**AIM OF THE EXERCISE**
Your answer is the listing, printed exactly as given.

*** Begin section ***

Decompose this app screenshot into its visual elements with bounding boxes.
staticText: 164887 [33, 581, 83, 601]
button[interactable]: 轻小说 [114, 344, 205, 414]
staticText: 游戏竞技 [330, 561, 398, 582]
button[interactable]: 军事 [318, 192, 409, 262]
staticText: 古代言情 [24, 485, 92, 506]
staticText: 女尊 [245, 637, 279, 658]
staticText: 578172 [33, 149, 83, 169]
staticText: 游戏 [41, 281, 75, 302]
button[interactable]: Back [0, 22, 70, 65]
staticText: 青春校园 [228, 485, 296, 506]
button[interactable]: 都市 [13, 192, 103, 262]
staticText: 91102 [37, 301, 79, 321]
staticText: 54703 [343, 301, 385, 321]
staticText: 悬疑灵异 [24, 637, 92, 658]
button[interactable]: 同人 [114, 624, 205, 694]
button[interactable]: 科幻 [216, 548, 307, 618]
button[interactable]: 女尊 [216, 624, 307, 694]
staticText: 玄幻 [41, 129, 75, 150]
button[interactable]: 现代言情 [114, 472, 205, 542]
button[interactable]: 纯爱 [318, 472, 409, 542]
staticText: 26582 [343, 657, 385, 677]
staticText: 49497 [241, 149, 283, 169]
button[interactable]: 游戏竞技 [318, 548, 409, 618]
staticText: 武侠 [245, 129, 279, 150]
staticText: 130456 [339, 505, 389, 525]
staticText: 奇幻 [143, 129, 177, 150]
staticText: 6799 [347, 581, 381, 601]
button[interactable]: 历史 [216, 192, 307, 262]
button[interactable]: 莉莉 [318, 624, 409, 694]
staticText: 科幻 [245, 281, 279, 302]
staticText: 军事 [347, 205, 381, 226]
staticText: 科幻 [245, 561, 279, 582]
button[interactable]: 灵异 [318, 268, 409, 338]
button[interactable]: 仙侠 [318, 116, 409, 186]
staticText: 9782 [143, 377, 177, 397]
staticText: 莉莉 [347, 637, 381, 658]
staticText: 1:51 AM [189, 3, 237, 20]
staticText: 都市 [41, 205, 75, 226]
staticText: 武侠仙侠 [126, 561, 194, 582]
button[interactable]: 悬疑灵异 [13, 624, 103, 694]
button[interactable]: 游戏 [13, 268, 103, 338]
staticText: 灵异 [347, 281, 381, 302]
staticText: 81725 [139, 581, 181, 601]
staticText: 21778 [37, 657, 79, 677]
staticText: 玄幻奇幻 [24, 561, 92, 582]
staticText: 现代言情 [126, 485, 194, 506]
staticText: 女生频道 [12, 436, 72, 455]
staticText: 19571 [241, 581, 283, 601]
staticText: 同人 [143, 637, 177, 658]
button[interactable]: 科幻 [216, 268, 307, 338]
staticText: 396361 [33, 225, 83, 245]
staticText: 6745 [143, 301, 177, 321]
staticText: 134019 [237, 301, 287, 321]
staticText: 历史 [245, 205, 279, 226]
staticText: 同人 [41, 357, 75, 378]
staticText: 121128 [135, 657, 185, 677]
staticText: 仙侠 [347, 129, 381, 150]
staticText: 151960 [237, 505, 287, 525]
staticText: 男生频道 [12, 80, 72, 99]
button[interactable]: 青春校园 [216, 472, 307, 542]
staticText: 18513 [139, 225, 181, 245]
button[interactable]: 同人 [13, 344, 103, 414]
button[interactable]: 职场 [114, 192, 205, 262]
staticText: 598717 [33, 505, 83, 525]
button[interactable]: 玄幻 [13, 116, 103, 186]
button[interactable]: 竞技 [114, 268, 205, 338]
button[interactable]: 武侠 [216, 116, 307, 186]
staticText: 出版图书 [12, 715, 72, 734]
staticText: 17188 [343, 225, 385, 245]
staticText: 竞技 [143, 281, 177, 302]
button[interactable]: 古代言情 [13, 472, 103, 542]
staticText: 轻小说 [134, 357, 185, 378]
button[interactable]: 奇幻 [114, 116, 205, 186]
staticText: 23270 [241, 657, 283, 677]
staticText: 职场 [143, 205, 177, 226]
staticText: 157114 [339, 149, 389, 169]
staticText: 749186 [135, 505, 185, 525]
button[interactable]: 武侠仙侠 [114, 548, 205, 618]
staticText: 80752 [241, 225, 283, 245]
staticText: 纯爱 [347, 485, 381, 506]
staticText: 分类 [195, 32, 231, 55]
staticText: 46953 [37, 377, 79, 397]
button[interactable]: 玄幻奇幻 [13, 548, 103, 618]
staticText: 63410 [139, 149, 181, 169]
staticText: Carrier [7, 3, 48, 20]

*** End section ***

**TASK RESPONSE**
Decompose this app screenshot into its visual elements with bounding boxes.
staticText: 164887 [33, 581, 83, 601]
button[interactable]: 轻小说 [114, 344, 205, 414]
staticText: 游戏竞技 [330, 561, 398, 582]
button[interactable]: 军事 [318, 192, 409, 262]
staticText: 古代言情 [24, 485, 92, 506]
staticText: 女尊 [245, 637, 279, 658]
staticText: 578172 [33, 149, 83, 169]
staticText: 游戏 [41, 281, 75, 302]
button[interactable]: Back [0, 22, 70, 65]
staticText: 青春校园 [228, 485, 296, 506]
button[interactable]: 都市 [13, 192, 103, 262]
staticText: 91102 [37, 301, 79, 321]
staticText: 54703 [343, 301, 385, 321]
staticText: 悬疑灵异 [24, 637, 92, 658]
button[interactable]: 同人 [114, 624, 205, 694]
button[interactable]: 科幻 [216, 548, 307, 618]
button[interactable]: 女尊 [216, 624, 307, 694]
staticText: 玄幻 [41, 129, 75, 150]
button[interactable]: 现代言情 [114, 472, 205, 542]
button[interactable]: 纯爱 [318, 472, 409, 542]
staticText: 26582 [343, 657, 385, 677]
staticText: 49497 [241, 149, 283, 169]
button[interactable]: 游戏竞技 [318, 548, 409, 618]
staticText: 武侠 [245, 129, 279, 150]
staticText: 130456 [339, 505, 389, 525]
staticText: 奇幻 [143, 129, 177, 150]
staticText: 6799 [347, 581, 381, 601]
button[interactable]: 历史 [216, 192, 307, 262]
button[interactable]: 莉莉 [318, 624, 409, 694]
staticText: 科幻 [245, 281, 279, 302]
staticText: 军事 [347, 205, 381, 226]
staticText: 科幻 [245, 561, 279, 582]
button[interactable]: 灵异 [318, 268, 409, 338]
button[interactable]: 仙侠 [318, 116, 409, 186]
staticText: 9782 [143, 377, 177, 397]
staticText: 莉莉 [347, 637, 381, 658]
staticText: 1:51 AM [189, 3, 237, 20]
staticText: 都市 [41, 205, 75, 226]
staticText: 武侠仙侠 [126, 561, 194, 582]
button[interactable]: 悬疑灵异 [13, 624, 103, 694]
button[interactable]: 游戏 [13, 268, 103, 338]
staticText: 灵异 [347, 281, 381, 302]
staticText: 81725 [139, 581, 181, 601]
staticText: 21778 [37, 657, 79, 677]
staticText: 玄幻奇幻 [24, 561, 92, 582]
staticText: 现代言情 [126, 485, 194, 506]
staticText: 女生频道 [12, 436, 72, 455]
staticText: 19571 [241, 581, 283, 601]
staticText: 同人 [143, 637, 177, 658]
button[interactable]: 科幻 [216, 268, 307, 338]
staticText: 396361 [33, 225, 83, 245]
staticText: 6745 [143, 301, 177, 321]
staticText: 134019 [237, 301, 287, 321]
staticText: 历史 [245, 205, 279, 226]
staticText: 同人 [41, 357, 75, 378]
staticText: 121128 [135, 657, 185, 677]
staticText: 仙侠 [347, 129, 381, 150]
staticText: 151960 [237, 505, 287, 525]
staticText: 男生频道 [12, 80, 72, 99]
button[interactable]: 青春校园 [216, 472, 307, 542]
staticText: 18513 [139, 225, 181, 245]
button[interactable]: 同人 [13, 344, 103, 414]
button[interactable]: 职场 [114, 192, 205, 262]
staticText: 598717 [33, 505, 83, 525]
button[interactable]: 玄幻 [13, 116, 103, 186]
button[interactable]: 竞技 [114, 268, 205, 338]
button[interactable]: 武侠 [216, 116, 307, 186]
staticText: 出版图书 [12, 715, 72, 734]
staticText: 17188 [343, 225, 385, 245]
staticText: 竞技 [143, 281, 177, 302]
button[interactable]: 古代言情 [13, 472, 103, 542]
staticText: 轻小说 [134, 357, 185, 378]
button[interactable]: 奇幻 [114, 116, 205, 186]
staticText: 23270 [241, 657, 283, 677]
staticText: 职场 [143, 205, 177, 226]
staticText: 157114 [339, 149, 389, 169]
staticText: 749186 [135, 505, 185, 525]
button[interactable]: 武侠仙侠 [114, 548, 205, 618]
staticText: 80752 [241, 225, 283, 245]
staticText: 纯爱 [347, 485, 381, 506]
staticText: 分类 [195, 32, 231, 55]
staticText: 46953 [37, 377, 79, 397]
button[interactable]: 玄幻奇幻 [13, 548, 103, 618]
staticText: 63410 [139, 149, 181, 169]
staticText: Carrier [7, 3, 48, 20]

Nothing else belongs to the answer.